ア 異なる利害関係者が関わる組織においては、コンフリクトなどが頻繁に発生するため、組織アイデンティティは効果を発揮することができない。
イ 組織アイデンティティは、業界内の自社の競争上のポジションなどを認識することを通じて確立されるもので、トップマネジメントが経営理念や組織文化に反映していく自社のイメージを意味する。

ウ 組織アイデンティティは、組織の構成員による自己認識であるため、組織の外部からの影響を受けて変化する可能性が少なく、組織に強い一体感をもたらす効果がある。

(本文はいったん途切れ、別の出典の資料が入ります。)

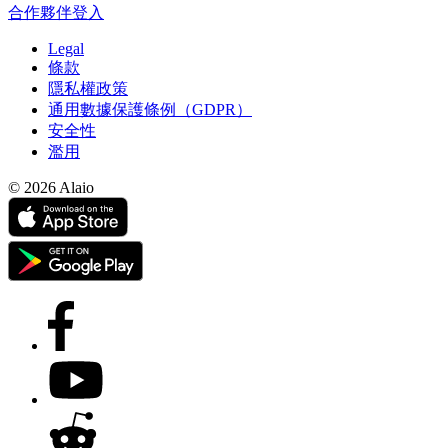
合作夥伴登入
Legal
條款
隱私權政策
通用數據保護條例（GDPR）
安全性
濫用
© 2026 Alaio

エ 組織アイデンティティは、他者から自社がどう見られているかを映し出すとともに自社のイメージを他者に印象付け、組織文化に埋め込まれると同時に組織文化の理解を表したものとなる。

オ 単一の組織アイデンティティは外部環境への適応に対する抵抗要因となるため、複数の組織アイデンティティを持つことが、環境への過剰適応を生み出す可能性がある。

 

【用語】

組織アイデンティティ・・・「誰が組織であるのか?」という質問に対する答え。中心制、独自性、連続性の3つを満たすような組織の特徴がある。(『速修テキスト〈3〉企業経営理論〈2018年版〉』より)

 

【選択肢】

ア・・・異なる利害関係者が関わる組織であっても、組織とのしての共通の目的などが存在すれば、組織アイデンティティの効果は発揮されると考える。

イ・・・「トップマネジメントが経営理念や組織文化に反映」するわけではなく、組織のメンバーが認知するものであるので、不適切。

ウ・・・「外部からの影響を受けて変化する可能性が少なく」であると考える。

エ・・・正しい。

オ・・・ひとつの組織が、「複数の組織アイデンティティ」をもつことはないのではないかと考える。

 

【所感】組織アイデンティティについて、理解していないと正しい回答は難しいのではと思われる。